The name ocarina, meaning ‘little goose’, was first given to a musical instrument by Italian teenager, Guiseppe Donati, when he invented a submarine-shaped clay flute in 1853. He showed it to his friends and, together, they perfected an instrument that has been carried to all corners of the world. Also known as a sweet potato flute, an ocarina even features in the popular Zelda Ocarina of Time computer game.
Pupils develop early musicianship as they sing and play music of many genres. Their close interaction with a simple instrument brings musical rewards beyond anything possible with more complex instruments, which often only deliver a handful of notes in the first year or two of whole class playing.
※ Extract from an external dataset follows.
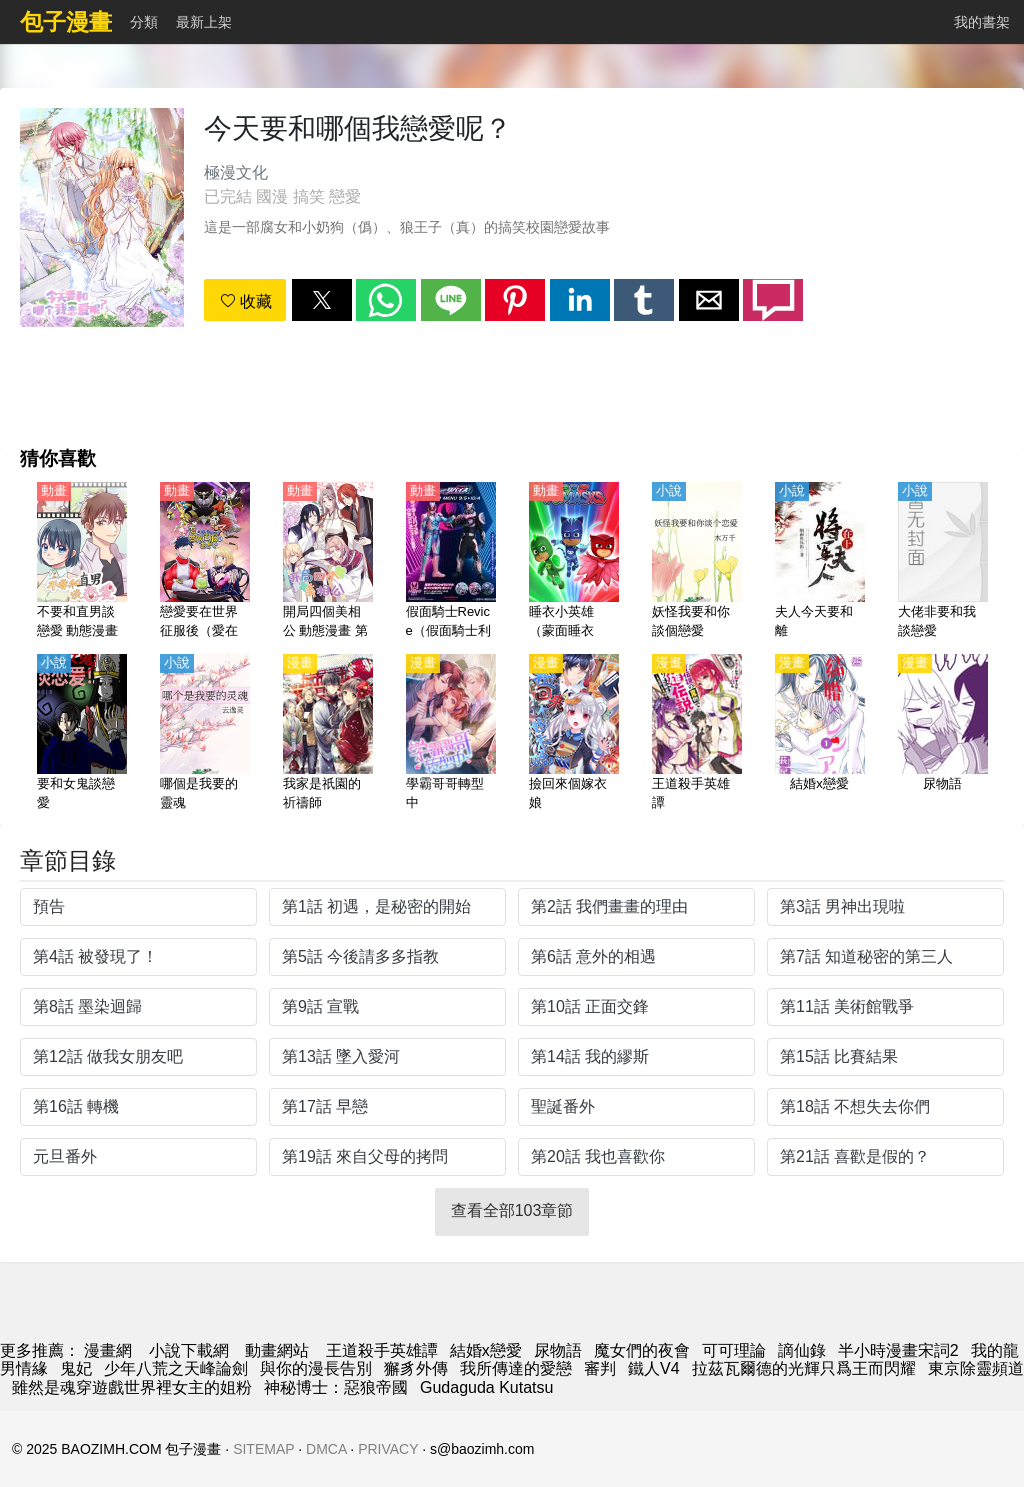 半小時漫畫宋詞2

Year 4 learn to play the Ocarina using the class teaching book ‘1-2-3’ where the children (over the course of a school year) focus on the notes High D, B,G Low D,E,A,C finishing off with introducing F,C and G sharp. This will enable children to develop breath control and continue learning about music notations and rhythms.
Children also develope their singing skills by taking part in choir training with ‘Lets Go Sing’. This is a fantastic music project where the children will be taught a wide selection of musical songs and this project will finish with a public perform with many other schools in the Lancashire area.